Résumé : Angela (Anna Karina) et Émile (Jean-Claude Brialy) vivent dans un petit appartement du faubourg Saint-Denis. Lui travaille dans une librairie et elle danse le soir dans une boîte. Alfred, le meilleur ami d’Émile (Jean-Paul Belmondo), souvent désœuvré, est lui-aussi amoureux d’Angela. Celle-ci a envie d’avoir un enfant.

Critique : Avec ce troisième film en moins de deux ans, le jeune et boulimique ancien critique et désormais cinéaste, change de genre pour aborder la comédie, mais évidemment pas de façon classique : elle est à la fois déstructurée, bourrée de références et de clins d’œil, casse les règles, d’après un scénario original certes, mais qu’il suit à sa façon. Il s’agit aussi de son premier long métrage en couleur.

C’est aussi la deuxième fois après Le petit soldat qui date de 1960 mais sera censuré jusqu’en 1963, qu’Anna Karina tourne avec Godard. De ce fait, Une femme est une femme est donc leur première collaboration sur les écrans. De plus, ils viennent de se marier et elle fera en tout sept films avec lui.

L’œuvre est donc aussi prétexte à magnifier l’actrice qui est de presque tous les plans. Et Belmondo est de retour après À bout de souffle.

C’est à la base une histoire à trois toute simple, copiée sur le modèle américain et traitée avec la légèreté d’une comédie musicale.
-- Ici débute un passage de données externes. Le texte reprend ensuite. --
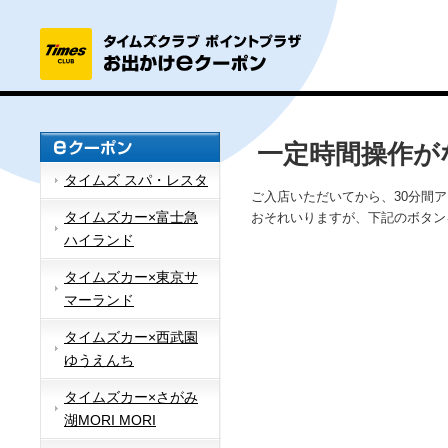
一定時間操作が
タイムズ スパ・レスタ
ご入店いただいてから、30分間
タイムズカー×富士急
おそれいりますが、下記のボタン
ハイランド
タイムズカー×東京サ
マーランド
タイムズカー×西武園
ゆうえんち
タイムズカー×さがみ
湖MORI MORI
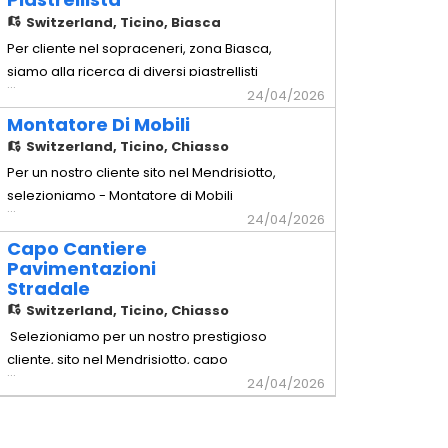
industriali - Cablaggio e montaggio di
Switzerland,
Ticino, Biasca
quadri elettrici, prese, interruttori e altri
Per cliente nel sopraceneri, zona Biasca,
componenti - Posa di cavi, canaline e
siamo alla ricerca di diversi piastrellisti
...
tubazioni elettriche
con comprovata esperienza si lavorerà
24/04/2026
su strutture di privati ed industriali
Montatore Di Mobili
attrezzatura propria richiesta (esclusa la
Switzerland,
Ticino, Chiasso
tagliapistrelle)
Per un nostro cliente sito nel Mendrisiotto,
selezioniamo - Montatore di Mobili
...
Requisiti richiesti - Comprovata
24/04/2026
esperienza pluriennale nella mansione -
Capo Cantiere
Comprovata capacità a lavorare in
Pavimentazioni
Stradale
maniera autonoma - Possesso
Switzerland,
Ticino, Chiasso
dell'attrezzatura di base - Disponibilità a
lavorare in Trasferta in Svizzera Intern
Selezioniamo per un nostro prestigioso
cliente, sito nel Mendrisiotto, capo
...
squadra con esperienza nel settore
24/04/2026
pavimentazioni stradali. Essenziale
comprovate capacità nella conduzione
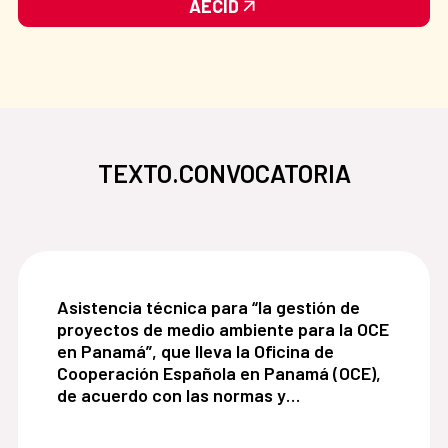
AECID
TEXTO.CONVOCATORIA
Asistencia técnica para “la gestión de proyecto
Asistencia técnica para “la gestión de
proyectos de medio ambiente para la OCE
en Panamá”, que lleva la Oficina de
Cooperación Española en Panamá (OCE),
de acuerdo con las normas y
procedimiento de la Agencia Española de
Cooperación Internacional para el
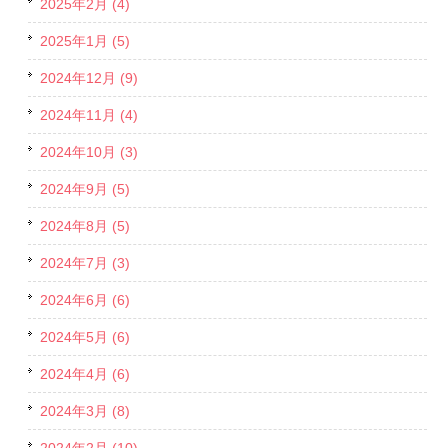
2025年2月 (4)
2025年1月 (5)
2024年12月 (9)
2024年11月 (4)
2024年10月 (3)
2024年9月 (5)
2024年8月 (5)
2024年7月 (3)
2024年6月 (6)
2024年5月 (6)
2024年4月 (6)
2024年3月 (8)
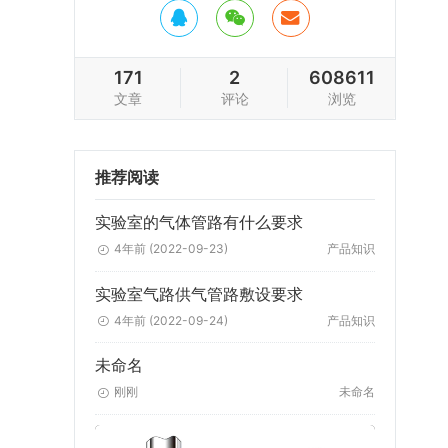
171
2
608611
文章
评论
浏览
推荐阅读
实验室的气体管路有什么要求
4年前
(2022-09-23)
产品知识
实验室气路供气管路敷设要求
4年前
(2022-09-24)
产品知识
未命名
刚刚
未命名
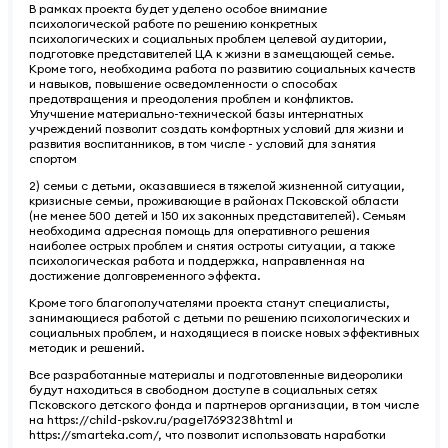
В рамках проекта будет уделено особое внимание
психологической работе по решению конкретных
психологических и социальных проблем целевой аудитории,
подготовке представителей ЦА к жизни в замещающей семье.
Кроме того, необходима работа по развитию социальных качеств
и навыков, повышение осведомленности о способах
предотвращения и преодоления проблем и конфликтов.
Улучшение материально-технической базы интернатных
учреждений позволит создать комфортных условий для жизни и
развития воспитанников, в том числе - условий для занятия
спортом
2) семьи с детьми, оказавшиеся в тяжелой жизненной ситуации,
кризисные семьи, проживающие в районах Псковской области
(не менее 500 детей и 150 их законных представителей). Семьям
необходима адресная помощь для оперативного решения
наиболее острых проблем и снятия остроты ситуации, а также
психологическая работа и поддержка, направленная на
достижение долговременного эффекта.
Кроме того благополучателями проекта станут специалисты,
занимающиеся работой с детьми по решению психологических и
социальных проблем, и находящиеся в поиске новых эффективных
методик и решений.
Все разработанные материалы и подготовленные видеоролики
будут находиться в свободном доступе в социальных сетях
Псковского детского фонда и партнеров организации, в том числе
на https://child-pskov.ru/page17693238html и
https://smarteka.com/, что позволит использовать наработки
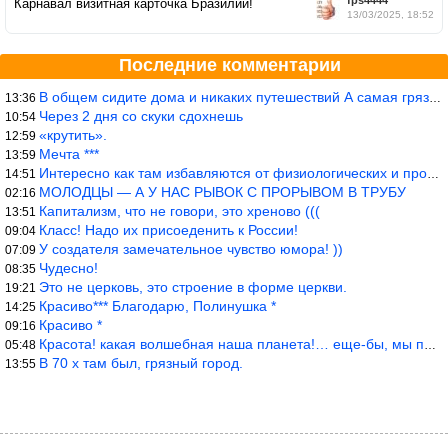
fps4444
Карнавал визитная карточка Бразилии!
13/03/2025, 18:52
Последние комментарии
В общем сидите дома и никаких путешествий А самая грязная в от
13:36
Через 2 дня со скуки сдохнешь
10:54
«крутить».
12:59
Мечта ***
13:59
Интересно как там избавляются от физиологических и прочих отходо
14:51
МОЛОДЦЫ — А У НАС РЫВОК С ПРОРЫВОМ В ТРУБУ
02:16
Капитализм, что не говори, это хреново (((
13:51
Класс! Надо их присоеденить к России!
09:04
У создателя замечательное чувство юмора! ))
07:09
Чудесно!
08:35
Это не церковь, это строение в форме церкви.
19:21
Красиво*** Благодарю, Полинушка *
14:25
Красиво *
09:16
Красота! какая волшебная наша планета!… еще-бы, мы понимали это…
05:48
В 70 х там был, грязный город.
13:55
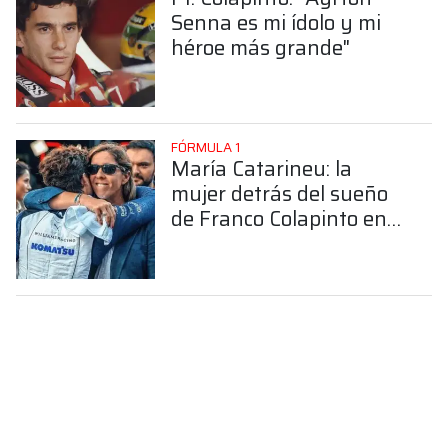
Senna es mi ídolo y mi
héroe más grande"
FÓRMULA 1
María Catarineu: la
mujer detrás del sueño
de Franco Colapinto en
la Fórmula 1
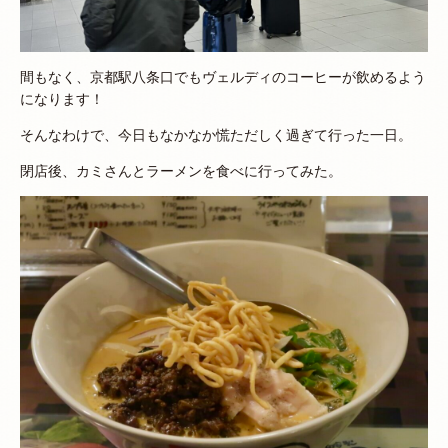
間もなく、京都駅八条口でもヴェルディのコーヒーが飲めるよう
になります！
そんなわけで、今日もなかなか慌ただしく過ぎて行った一日。
閉店後、カミさんとラーメンを食べに行ってみた。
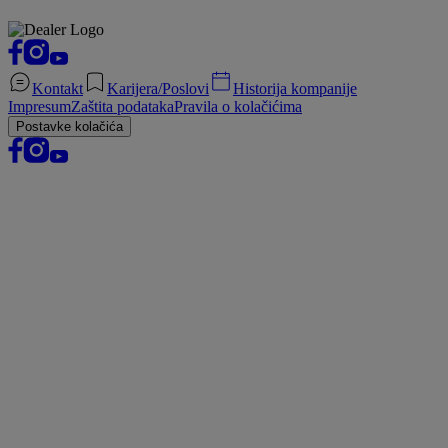
Kontakt
Karijera/Poslovi
Historija kompanije
Impresum
Zaštita podataka
Pravila o kolačićima
Postavke kolačića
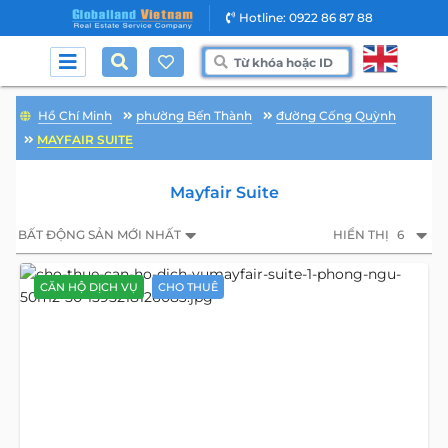
Hotline: 0922 86 87 88
Hồ Chí Minh
phường Bến Thành
đường Cống Quỳnh
MAYFAIR SUITE
Mayfair Suite
BẤT ĐỘNG SẢN MỚI NHẤT
HIỂN THỊ
6
CĂN HỘ DỊCH VỤ
CHO THUÊ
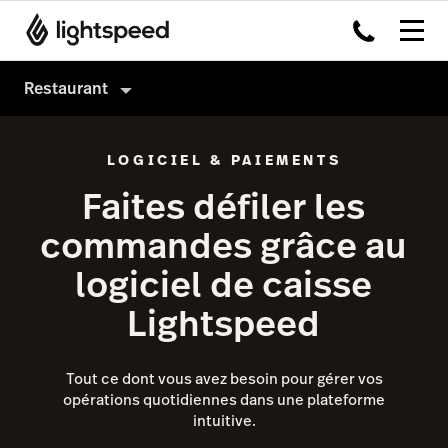
Restaurant
Produits
LOGICIEL & PAIEMENTS
Matériel
Système de caisse
Faites défiler les
Intégrations
Order Anywhere
commandes grâce au
Multi-site
Payments
logiciel de caisse
Prix
Inventaire
Lightspeed
Tableside
Pulse app
Tout ce dont vous avez besoin pour gérer vos
opérations quotidiennes dans une plateforme
Reservations
intuitive.
Tasks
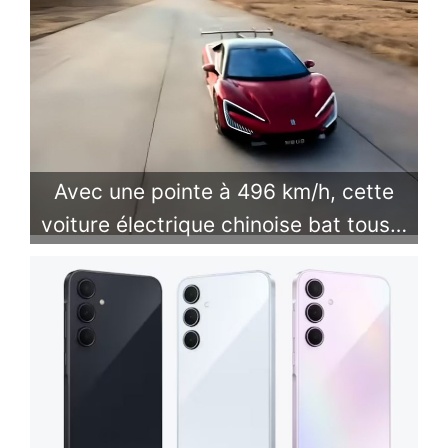
Avec une pointe à 496 km/h, cette
voiture électrique chinoise bat tous…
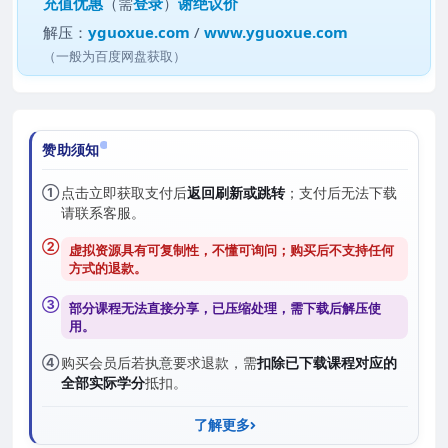
充值优惠
（需
登录
）
谢绝议价
解压：
yguoxue.com
/
www.yguoxue.com
（一般为百度网盘获取）
赞助须知
①
点击立即获取支付后
返回刷新或跳转
；支付后无法下载
请联系客服。
②
虚拟资源具有可复制性，不懂可询问；购买后
不支持任何
方式的退款
。
③
部分课程无法直接分享，已压缩处理，需
下载后解压
使
用。
④
购买会员后若执意要求退款，需
扣除已下载课程对应的
全部实际学分
抵扣。
了解更多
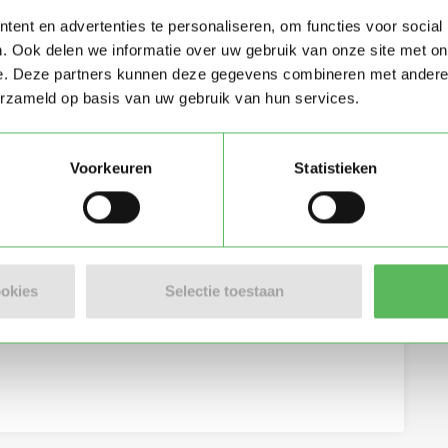
ent en advertenties te personaliseren, om functies voor social
. Ook delen we informatie over uw gebruik van onze site met on
e. Deze partners kunnen deze gegevens combineren met andere i
erzameld op basis van uw gebruik van hun services.
Voorkeuren
Statistieken
eving per e-mail
ookies
Selectie toestaan
lgemene voorwaarden
van Oppasland.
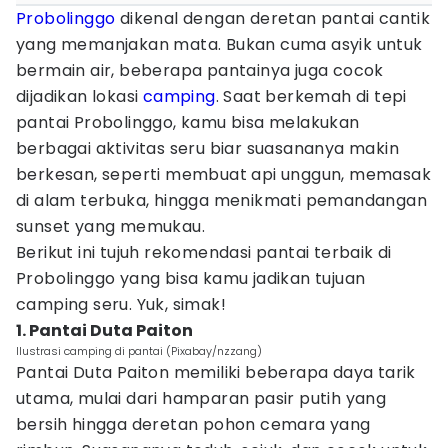
Probolinggo
dikenal dengan deretan pantai cantik
yang memanjakan mata. Bukan cuma asyik untuk
bermain air, beberapa pantainya juga cocok
dijadikan lokasi
camping
. Saat berkemah di tepi
pantai Probolinggo, kamu bisa melakukan
berbagai aktivitas seru biar suasananya makin
berkesan, seperti membuat api unggun, memasak
di alam terbuka, hingga menikmati pemandangan
sunset yang memukau.
Berikut ini tujuh rekomendasi pantai terbaik di
Probolinggo yang bisa kamu jadikan tujuan
camping seru. Yuk, simak!
1. Pantai Duta Paiton
Ilustrasi camping di pantai (Pixabay/nzzang)
Pantai Duta Paiton memiliki beberapa daya tarik
utama, mulai dari hamparan pasir putih yang
bersih hingga deretan pohon cemara yang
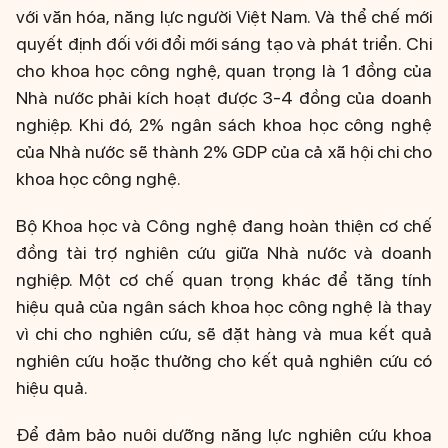
với văn hóa, năng lực người Việt Nam. Và thể chế mới
quyết định đối với đổi mới sáng tạo và phát triển. Chi
cho khoa học công nghệ, quan trọng là 1 đồng của
Nhà nước phải kích hoạt được 3-4 đồng của doanh
nghiệp. Khi đó, 2% ngân sách khoa học công nghệ
của Nhà nước sẽ thành 2% GDP của cả xã hội chi cho
khoa học công nghệ.
Bộ Khoa học và Công nghệ đang hoàn thiện cơ chế
đồng tài trợ nghiên cứu giữa Nhà nước và doanh
nghiệp. Một cơ chế quan trọng khác để tăng tính
hiệu quả của ngân sách khoa học công nghệ là thay
vì chi cho nghiên cứu, sẽ đặt hàng và mua kết quả
nghiên cứu hoặc thưởng cho kết quả nghiên cứu có
hiệu quả.
Để đảm bảo nuôi dưỡng năng lực nghiên cứu khoa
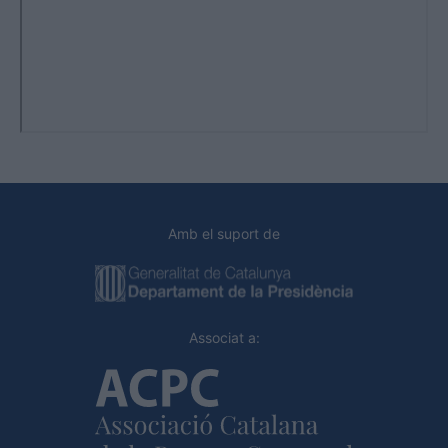
Amb el suport de
Associat a:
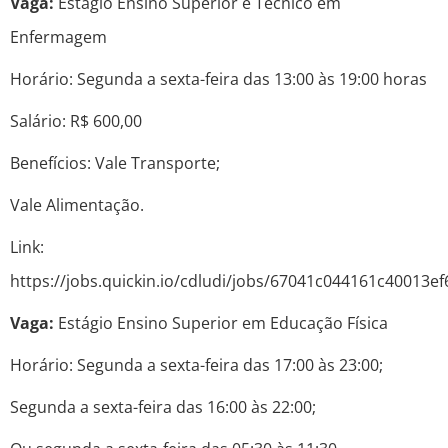
Vaga:
Estágio Ensino Superior e Técnico em
Enfermagem
Horário: Segunda a sexta-feira das 13:00 às 19:00 horas
Salário: R$ 600,00
Benefícios: Vale Transporte;
Vale Alimentação.
Link:
https://jobs.quickin.io/cdludi/jobs/67041c044161c40013e
Vaga:
Estágio Ensino Superior em Educação Física
Horário: Segunda a sexta-feira das 17:00 às 23:00;
Segunda a sexta-feira das 16:00 às 22:00;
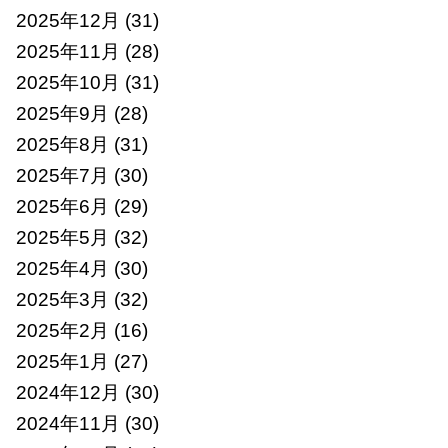
2025年12月
(31)
2025年11月
(28)
2025年10月
(31)
2025年9月
(28)
2025年8月
(31)
2025年7月
(30)
2025年6月
(29)
2025年5月
(32)
2025年4月
(30)
2025年3月
(32)
2025年2月
(16)
2025年1月
(27)
2024年12月
(30)
2024年11月
(30)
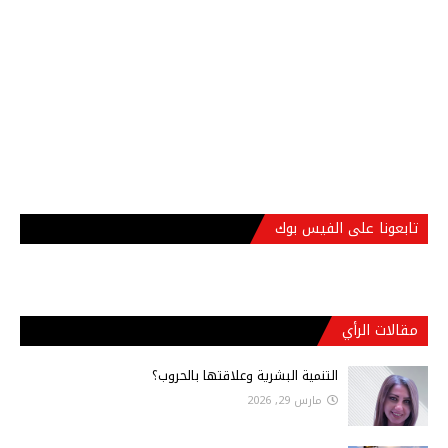
تابعونا على الفيس بوك
مقالات الرأي
التنمية البشرية وعلاقتها بالحروب؟
مارس 29, 2026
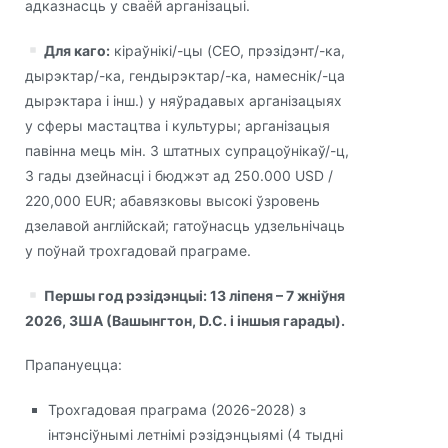
адказнасць у сваёй арганізацыі.
Для каго:
кіраўнікі/-цы (CEO, прэзідэнт/-ка,
дырэктар/-ка, гендырэктар/-ка, намеснік/-ца
дырэктара і інш.) у няўрадавых арганізацыях
у сферы мастацтва і культуры; арганізацыя
павінна мець мін. 3 штатных супрацоўнікаў/-ц,
3 гады дзейнасці і бюджэт ад 250.000 USD /
220,000 EUR; абавязковы высокі ўзровень
дзелавой англійскай; гатоўнасць удзельнічаць
у поўнай трохгадовай праграме.
Першы год рэзідэнцыі: 13 ліпеня – 7 жніўня
2026, ЗША (Вашынгтон, D.C. і іншыя гарады).
Прапануецца:
Трохгадовая праграма (2026-2028) з
інтэнсіўнымі летнімі рэзідэнцыямі (4 тыдні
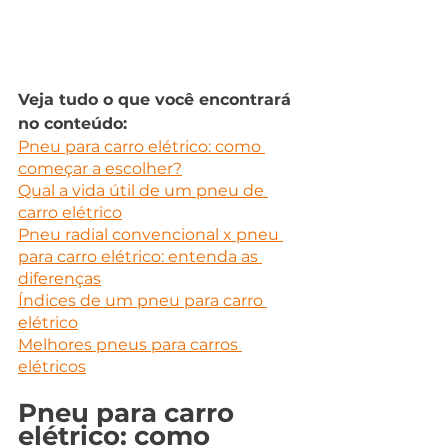
Veja tudo o que você encontrará 
no conteúdo:
Pneu para carro elétrico: como 
começar a escolher?
Qual a vida útil de um pneu de 
carro elétrico
Pneu radial convencional x pneu 
para carro elétrico: entenda as 
diferenças
Índices de um pneu para carro 
elétrico
Melhores pneus para carros 
elétricos
Pneu para carro 
elétrico: como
Mais Godard bien sûr en brise toutes les conventions : la musique (de Michel Legrand) se coupe quand Angela commence à chanter ; les acteurs, Belmondo en tête (dont le nom de famille est Lubitsch !) s’adressent souvent à la caméra ; Angela et Émile se querellent sans un mot en s’invectivant avec les titres des livres de leur maigre bibliothèque ; Jeanne Moreau fait une apparition devant Belmondo en lui rappelant un autre film dans lequel ils sont tous deux en vedette ; et Marie Dubois, qui joue une amie d’Angela, mime le titre de Tirez sur le pianiste qu’elle vient de tourner pour Truffaut.

Avec son sens tout personnel du montage, Godard se joue de tout ce dont le cinéma peut lui mettre à disposition, y compris le merveilleux, et se montre d’une incroyable inventivité. Que l’on apprécie ou pas son style, il n’en demeure pas moins inimitable.